Uh, during wartime... yes?

They're all combatants, and it's simply a good strategy to hit your enemy when
they can't shoot you back.

------
bobwaycott
The title is, unfortunately, link-baity, misleading, and really misses some of
the most alarming parts of this doc.

The article from _The Guardian_ [1] is more balanced in presenting the actual
news. This doc[2] is directed at how to handle _state-sponsored_ and other
_war-time_ cyber attacks, offering a set of guidelines that indicate targets
that are expressly advised to be off-limits--such as "sensitive civilian
targets such as hospitals, dams, dykes and nuclear power stations". It is
wrestling with how to understand and apply the Geneva Conventions to cyber
attacks (e.g., see Rule 80).

Where do civilian hackers come into play?
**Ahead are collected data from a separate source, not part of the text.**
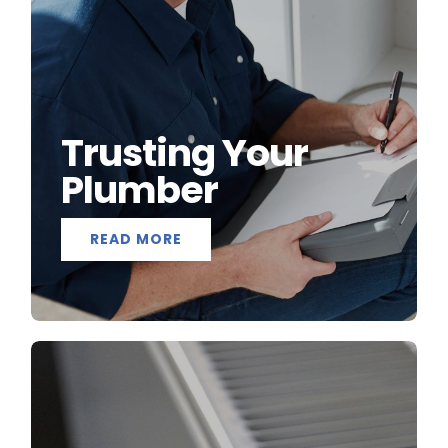
Trusting Your
Plumber
READ MORE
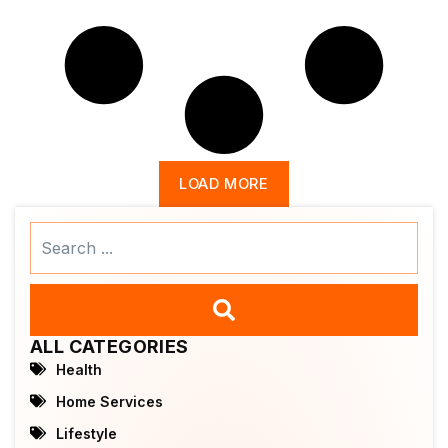
LOAD MORE
Search
...
ALL CATEGORIES
Health
Home Services
Lifestyle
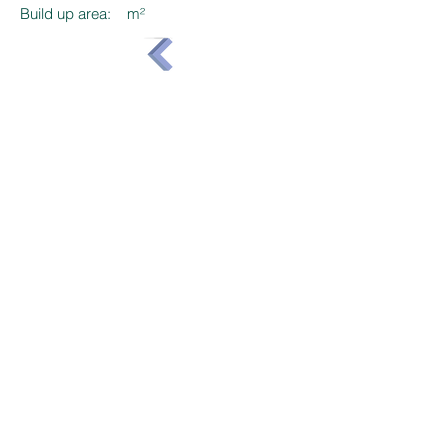
Build up area:
m²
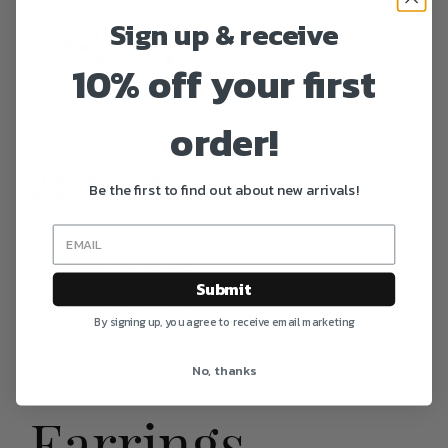
Sign up & receive
10% off your first
order!
Virginie’s Classics
Be the first to find out about new arrivals!
N°202
€
90.00
This product has multiple
Submit
variants. The options may
be chosen on the product
By signing up, you agree to receive email marketing
page
No, thanks
Earrings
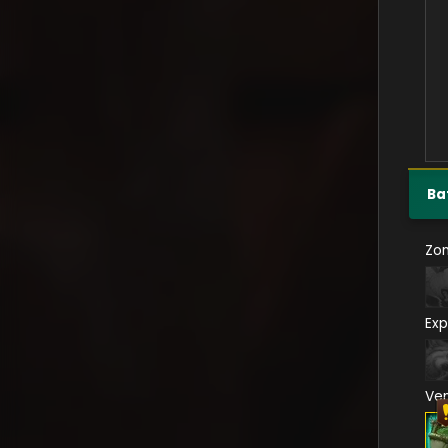
Ba
Zo
Exp
Ve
When they're among those "who
participate in online attacks during a war". Yes, that is worrisome and
potentially alarming if applied too broadly. While abuse of these guidelines
concerns me (greatly), this is not a new issue in the art of contemporary war.

Consider the French Resistance during WWII--a heavily civilian-populated
paramilitary resistance force that not only engaged in intelligence theft &
trafficking, but also were highly regarded and notorious for coordinating and
executing sabotage against power grids, transportation infrastructure, and
telecommunications networks. I think it could be argued that the Resistance is
a historical analogue to contemporary hackers/hacktivists engaged in cyber
attacks during a state of war. This document is essentially wrestling with the
legalities and rules of war that should apply where the contemporary
equivalent is concerned. Of course, I'd guess a lot of us would have greater
sympathy for Resistance-style hackers engaged in acts of sabotage than, say,
state-sponsored hackers who are targeting domestic nuclear facilities.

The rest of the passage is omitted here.